• **Problem details**
When you reach the line that holds "最寄り駅： 備中高梁駅 / 木", start copying exactly and keep going through the final line of the data, leaving out pictures.

(Saved entries)
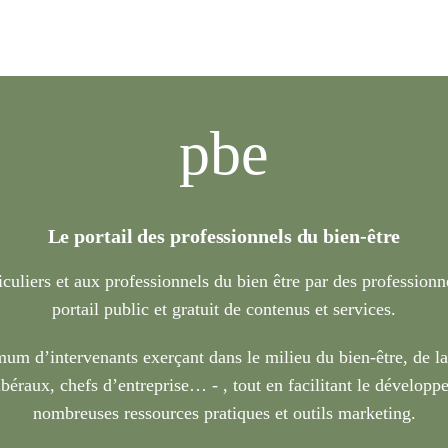
pbe
Le portail des professionnels du bien-être
iculiers et aux professionnels du bien être par des profession
portail public et gratuit de contenus et services.
um d’intervenants exerçant dans le milieu du bien-être, de l
béraux, chefs d’entreprise… - , tout en facilitant le développe
nombreuses ressources pratiques et outils marketing.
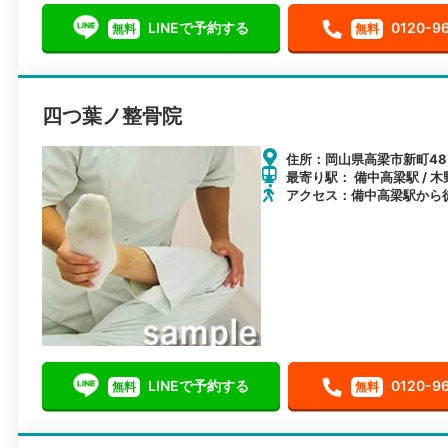
LINEで予約する
0120-9
無料
無料
四つ葉ノ整骨院
住所：岡山県高梁市新町48-
最寄り駅： 備中高梁駅 / 木
アクセス：備中高梁駅から徒
LINEで予約する
0120-9
無料
無料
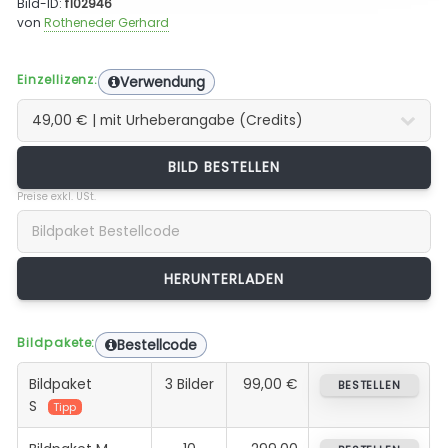
Bild-ID:
f102946
von
Rotheneder Gerhard
Einzellizenz:
Verwendung
BILD BESTELLEN
Preise exkl. USt.
Bildpakete:
Bestellcode
Bildpaket
3 Bilder
99,00 €
BESTELLEN
S
Tipp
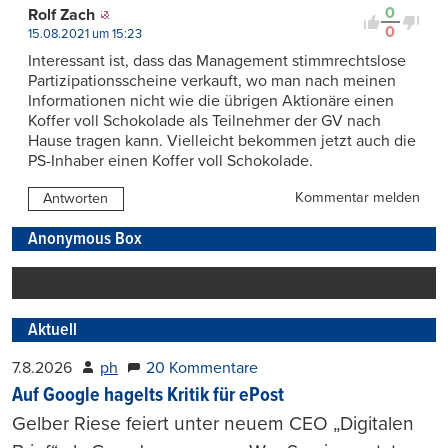
0
Rolf Zach
0
15.08.2021 um 15:23
Interessant ist, dass das Management stimmrechtslose
Partizipationsscheine verkauft, wo man nach meinen
Informationen nicht wie die übrigen Aktionäre einen
Koffer voll Schokolade als Teilnehmer der GV nach
Hause tragen kann. Vielleicht bekommen jetzt auch die
PS-Inhaber einen Koffer voll Schokolade.
Kommentar melden
Antworten
Anonymous Box
Aktuell
7.8.2026
ph
20 Kommentare
Auf Google hagelts Kritik für ePost
Gelber Riese feiert unter neuem CEO „Digitalen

• **Output**
最寄り駅： 備中高梁駅 / 木
アクセス：備中高梁駅から徒
LINEで予約する
0120-9
無料
無料
Bild-ID:
f102946
von
Rotheneder Gerhard
Einzellizenz:
Verwendung
BILD BESTELLEN
Preise exkl. USt.
Bildpakete:
Bestellcode
Bildpaket
3 Bilder
99,00 €
BESTELLEN
S
Tipp
0
Rolf Zach
0
15.08.2021 um 15:23
Interessant ist, dass das Management stimmrechtslose
Partizipationsscheine verkauft, wo man nach meinen
Informationen nicht wie die übrigen Aktionäre einen
Koffer voll Schokolade als Teilnehmer der GV nach
Hause tragen kann. Vielleicht bekommen jetzt auch die
PS-Inhaber einen Koffer voll Schokolade.
Kommentar melden
Antworten
Anonymous Box
Aktuell
7.8.2026
ph
20 Kommentare
Auf Google hagelts Kritik für ePost
Gelber Riese feiert unter neuem CEO „Digitalen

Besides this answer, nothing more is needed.